I aim for what I know and what I’ve learned to serve my communities in a broader scope. I am focused on that sense of kinship, in a way that, because of its non-inherent nature, it needs to be nurtured. I often ask myself, “how do I find myself in the midst of community, as somebody who lives outside of their home territory?” I’ve been very fortunate to build a series of somewhat satellite communities here in Montreal, around art and the cultural sector, especially, and I can’t imagine myself fitting into any of those spheres without the people that I’ve formed such deep connections with.

As an artist, as someone with a practice of making things, through both my materials and processes – I’m referencing a direct tie between my work and my matriarchs. I hold a responsibility towards these women in my life who have passed these skills along to me. This responsibility extends even further to how their knowledge and influence ripples out in my work as a writer, a curator, a community facilitator. For me, these ties of intersectionality ultimately feed a greater sense of community.

Machinerie : As an artist, one of your focuses is exploring territories in a non-linear way, offering alternative ways to occupying space and centering practices. How does this artistic approach shape how you speak about your practice and the practice of others?

rudi : My interest in space ultimately circles around accessibility – to nature, to homeland, etc. Asking those questions of what does it mean to be displaced from your homeland? What does it mean to be a guest?

All of those considerations feed our understanding of how we occupy space. These ideas are at the root of my deep interest in mapping and in future practices where we are able to disconnect ourselves from the ownership of place.
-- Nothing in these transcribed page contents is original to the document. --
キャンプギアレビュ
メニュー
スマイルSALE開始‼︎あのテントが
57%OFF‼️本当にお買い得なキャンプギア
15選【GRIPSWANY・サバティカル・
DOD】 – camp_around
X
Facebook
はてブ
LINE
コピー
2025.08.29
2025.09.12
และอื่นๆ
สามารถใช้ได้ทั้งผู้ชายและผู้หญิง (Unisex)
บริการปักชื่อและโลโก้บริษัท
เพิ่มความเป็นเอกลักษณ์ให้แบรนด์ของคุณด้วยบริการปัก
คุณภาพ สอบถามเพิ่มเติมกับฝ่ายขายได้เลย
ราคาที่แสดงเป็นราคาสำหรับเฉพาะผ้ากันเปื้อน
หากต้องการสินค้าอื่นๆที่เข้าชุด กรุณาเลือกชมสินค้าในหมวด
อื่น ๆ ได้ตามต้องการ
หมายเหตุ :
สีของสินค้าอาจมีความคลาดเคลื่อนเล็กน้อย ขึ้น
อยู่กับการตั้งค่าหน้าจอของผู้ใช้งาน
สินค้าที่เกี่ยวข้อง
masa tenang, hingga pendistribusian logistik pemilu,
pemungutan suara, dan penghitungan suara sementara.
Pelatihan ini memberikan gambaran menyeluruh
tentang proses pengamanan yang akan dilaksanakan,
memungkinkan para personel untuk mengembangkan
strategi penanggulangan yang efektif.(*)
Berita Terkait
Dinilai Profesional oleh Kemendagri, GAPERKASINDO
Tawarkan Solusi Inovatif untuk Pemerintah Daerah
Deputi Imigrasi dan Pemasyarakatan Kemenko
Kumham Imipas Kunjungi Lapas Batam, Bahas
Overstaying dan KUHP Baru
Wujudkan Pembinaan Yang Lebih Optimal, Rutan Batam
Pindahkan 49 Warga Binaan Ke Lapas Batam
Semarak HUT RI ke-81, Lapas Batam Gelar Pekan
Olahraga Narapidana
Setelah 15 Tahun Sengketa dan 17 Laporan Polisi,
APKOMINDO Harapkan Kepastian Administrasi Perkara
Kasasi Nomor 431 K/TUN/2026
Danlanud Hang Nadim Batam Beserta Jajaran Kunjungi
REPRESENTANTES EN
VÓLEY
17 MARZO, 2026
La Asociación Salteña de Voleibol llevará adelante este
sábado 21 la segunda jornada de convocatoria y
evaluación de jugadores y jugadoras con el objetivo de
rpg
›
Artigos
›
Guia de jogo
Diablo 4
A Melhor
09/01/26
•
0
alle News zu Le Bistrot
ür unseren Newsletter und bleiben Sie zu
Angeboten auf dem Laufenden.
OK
For example, I live in Montreal, but in the greater sense, I am living on Montreal, I’m living on Tioh’tia:ke, on land that is not that of my ancestors, land that has been stewarded by a community that I do not belong to.

My work cycles through what it means to be home and how we build a home. How do we build a home on land that is not ours to claim? I think it is an interesting question to think through as an Indigenous person, where I suppose that while I am Indigenous to so-called “Canada”, more realistically, and more tangibly, I am Indigenous to a very specific place, and I believe that this nuance is necessary in larger conversations around indigeneity and nationalism.
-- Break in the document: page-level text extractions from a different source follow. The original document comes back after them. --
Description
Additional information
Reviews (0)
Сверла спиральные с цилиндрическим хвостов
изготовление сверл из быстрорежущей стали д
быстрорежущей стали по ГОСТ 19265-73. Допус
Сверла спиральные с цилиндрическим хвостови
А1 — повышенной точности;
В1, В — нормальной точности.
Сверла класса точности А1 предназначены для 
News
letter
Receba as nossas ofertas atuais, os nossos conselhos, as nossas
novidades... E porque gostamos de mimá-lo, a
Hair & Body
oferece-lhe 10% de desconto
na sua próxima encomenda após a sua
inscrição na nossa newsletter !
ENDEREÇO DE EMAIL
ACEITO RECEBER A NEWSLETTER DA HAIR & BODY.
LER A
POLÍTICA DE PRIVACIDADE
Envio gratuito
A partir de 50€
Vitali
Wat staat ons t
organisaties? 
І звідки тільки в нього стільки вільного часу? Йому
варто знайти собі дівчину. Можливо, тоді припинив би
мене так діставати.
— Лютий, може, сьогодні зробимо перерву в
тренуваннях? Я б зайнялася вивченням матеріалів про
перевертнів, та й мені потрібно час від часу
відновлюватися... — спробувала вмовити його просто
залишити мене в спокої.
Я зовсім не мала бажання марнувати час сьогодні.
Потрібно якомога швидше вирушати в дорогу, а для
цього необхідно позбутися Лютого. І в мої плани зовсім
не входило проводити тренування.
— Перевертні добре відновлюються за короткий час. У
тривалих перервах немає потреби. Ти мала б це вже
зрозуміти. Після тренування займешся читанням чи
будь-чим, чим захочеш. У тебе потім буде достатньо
I understand this preoccupation of being an uninvited guest, of settling on a territory that is not my own. This constant rumination is linked back to my practice, the way I talk about my work, and the work of others, too.. That, ultimately, also comes back to accessibility. I don’t ever want to insinuate that there’s some sort of hierarchy between what I know and what somebody else knows – I don’t believe that I hold any sort of power or say over how somebody is experiencing something. Whether that be in terms of how we’re perceiving our relationships to place, to community, or to identity. While I grapple with all of those things in my day-to-day life and eventually through my practice – it is an individual awareness that is fed by a more widespread and collective understanding.

We are, obviously, still, more or less trained to think and talk about art in a certain way, especially those of us who have gone through post-secondary arts education. I believe that working within this system demands a lot of undoing. How do we cross those intergenerational and intercommunal boundaries that keep others like us from understanding the work we’re invested in? How can we talk about art in an accessible and inviting way so it can be enjoyed and understood more widely? Moreso than by those who are within our immediate vicinity. How can we imagine the arts as a more expansive community practice, one that works to ensure a collective and reciprocal point of convergence?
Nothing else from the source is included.